2M-NER: Contrastive Learning for Multilingual and Multimodal NER with Language and Modal Fusion

Named entity recognition (NER) is a fundamental task in natural language processing that involves identifying and classifying entities in sentences into pre-defined types. It plays a crucial role in various research fields, including entity linking, question answering, and online product recommendation. Recent studies have shown that incorporating multilingual and multimodal datasets can enhance the effectiveness of NER. This is due to language transfer learning and the presence of shared implicit features across different modalities. However, the lack of a dataset that combines multilingualism and multimodality has hindered research exploring the combination of these two aspects, as multimodality can help NER in multiple languages simultaneously. In this paper, we aim to address a more challenging task: multilingual and multimodal named entity recognition (MMNER), considering its potential value and influence. Specifically, we construct a large-scale MMNER dataset with four languages (English, French, German and Spanish) and two modalities (text and image). To tackle this challenging MMNER task on the dataset, we introduce a new model called 2M-NER, which aligns the text and image representations using contrastive learning and integrates a multimodal collaboration module to effectively depict the interactions between the two modalities. Extensive experimental results demonstrate that our model achieves the highest F1 score in multilingual and multimodal NER tasks compared to some comparative and representative baselines. Additionally, in a challenging analysis, we discovered that sentence-level alignment interferes a lot with NER models, indicating the higher level of difficulty in our dataset.

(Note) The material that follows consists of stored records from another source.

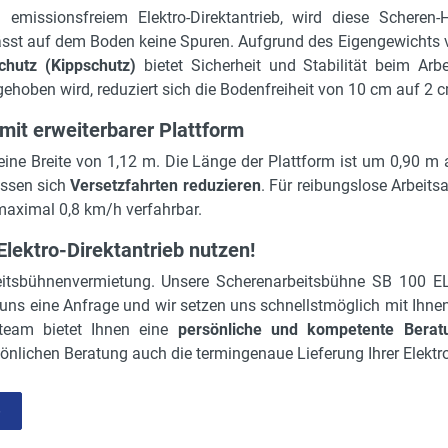
 emissionsfreiem Elektro-Direktantrieb, wird diese Scheren-
ässt auf dem Boden keine Spuren. Aufgrund des Eigengewichts v
chutz (Kippschutz)
bietet Sicherheit und Stabilität beim Ar
ehoben wird, reduziert sich die Bodenfreiheit von 10 cm auf 2 
it erweiterbarer Plattform
ine Breite von 1,12 m. Die Länge der Plattform ist um 0,90 m a
assen sich
Versetzfahrten reduzieren
. Für reibungslose Arbeit
aximal 0,8 km/h verfahrbar.
Elektro-Direktantrieb nutzen!
rbeitsbühnenvermietung. Unsere Scherenarbeitsbühne SB 100 E
ns eine Anfrage und wir setzen uns schnellstmöglich mit Ihnen
eteam bietet Ihnen eine
persönliche und kompetente Berat
önlichen Beratung auch die termingenaue Lieferung Ihrer Elekt
e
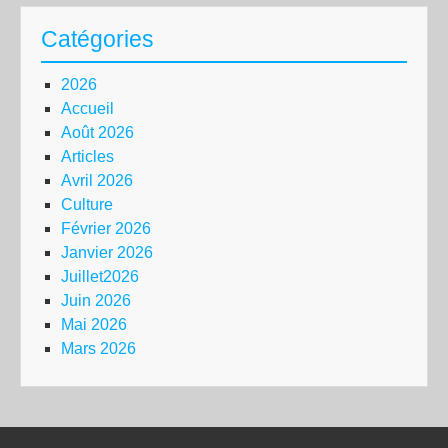
Catégories
2026
Accueil
Août 2026
Articles
Avril 2026
Culture
Février 2026
Janvier 2026
Juillet2026
Juin 2026
Mai 2026
Mars 2026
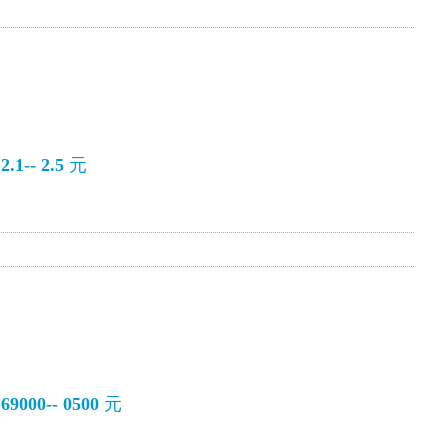
1-- 2.5
元
000-- 0500
元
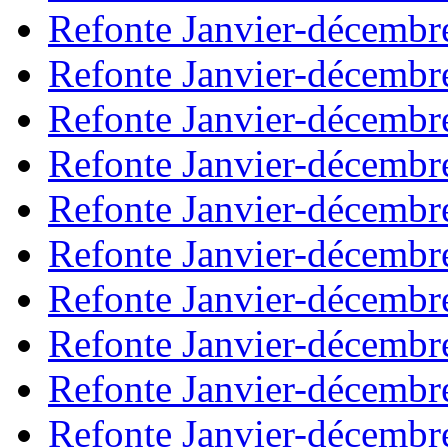
Refonte Janvier-décembr
Refonte Janvier-décembr
Refonte Janvier-décembr
Refonte Janvier-décembr
Refonte Janvier-décembr
Refonte Janvier-décembr
Refonte Janvier-décembr
Refonte Janvier-décembr
Refonte Janvier-décembr
Refonte Janvier-décembr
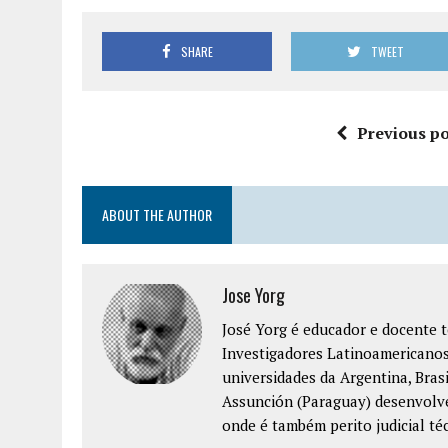
SHARE
TWEET
Previous po
ABOUT THE AUTHOR
Jose Yorg
José Yorg é educador e docente 
Investigadores Latinoamericanos
universidades da Argentina, Bras
Assunción (Paraguay) desenvolve
onde é também perito judicial té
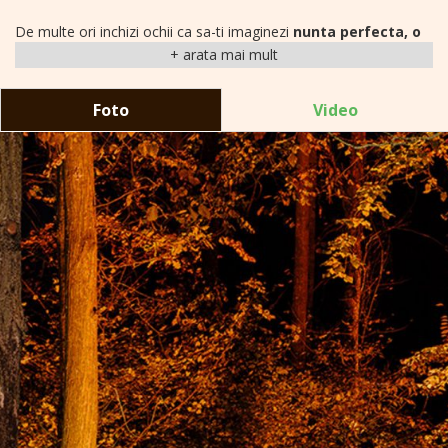
De multe ori inchizi ochii ca sa-ti imaginezi
nunta perfecta, o
nunta in aer liber.
Imaginile prind contur si vezi o pajiste
frumoasa, mese frumos decorate, o rochie
superba
, prietenii si
familia zambind, muzica in surdina si ciripit de pasarele.
Foto
Video
Deschide ochii, esti deja aici si visul tau se materializeaza: bun
venit la TreeHouse,
locatia
pentru
nunta
ta memorabila,
in
natura
! Stim ca ai cautat printe multe
locatii de nunti in
Bucuresti;
ia-ti acum cateva minute pentru
a te indragosti de
locatia ta de nunta in aer liber!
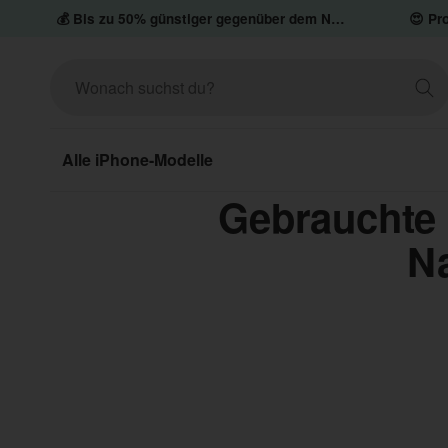
💰 Bis zu 50% günstiger gegenüber dem Neupreis
😍 Pro
Alle iPhone-Modelle
Gebrauchte 
Na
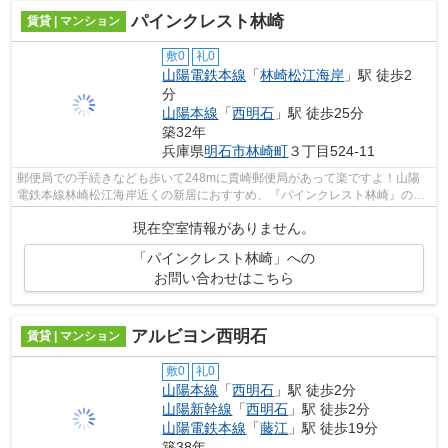
パインクレスト林崎
賃貸 | マンション
敷0
礼0
山陽電鉄本線
「
林崎松江海岸
」駅 徒歩2
分
山陽本線
「
西明石
」駅 徒歩25分
築32年
兵庫県
明石市
林崎町
３丁目524-11
郵便局での手続きなども歩いて248mに貴崎郵便局があって楽ですよ！山陽
電鉄本線林崎松江海岸近くの新居におすすめ、『パインクレスト林崎』の賃
貸物件情報！揺れに強い鉄骨造で地震が...
現在空室情報がありません。
「パインクレスト林崎」への
お問い合わせはこちら
アルビヨン西明石
賃貸 | マンション
敷0
礼0
山陽本線
「
西明石
」駅 徒歩2分
山陽新幹線
「
西明石
」駅 徒歩2分
山陽電鉄本線
「
藤江
」駅 徒歩19分
築38年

翻译：命名实体识别（NER）是自然语言处理中的基础任务，旨在识别句子中的实体并将其分类至预定义类型。该任务在实体链接、问答系统和在线商品推荐等多个研究领域发挥关键作用。近年研究表明，融合多语言和多模态数据集能够提升NER的有效性，这得益于语言迁移学习以及不同模态间共享的隐含特征。然而，由于缺乏同时结合多语言与多模态特性的数据集，探索二者融合的研究进展受阻——多模态本可同时辅助多种语言的NER任务。本文旨在解决更具挑战性的多语言多模态命名实体识别（MMNER）任务，充分考虑其潜在价值与影响力。具体而言，我们构建了一个包含四种语言（英语、法语、德语和西班牙语）和两种模态（文本与图像）的大规模MMNER数据集。针对该数据集上的MMNER挑战，我们提出名为2M-NER的新型模型：通过对比学习对齐文本与图像表征，并集成多模态协作模块以有效刻画两种模态间的交互。大量实验结果表明，与多个对比基准模型和代表性方法相比，我们的模型在多语言与多模态NER任务中取得了最高F1分数。此外，在挑战性分析中，我们发现句子级对齐会严重干扰NER模型，这进一步验证了数据集的更高难度。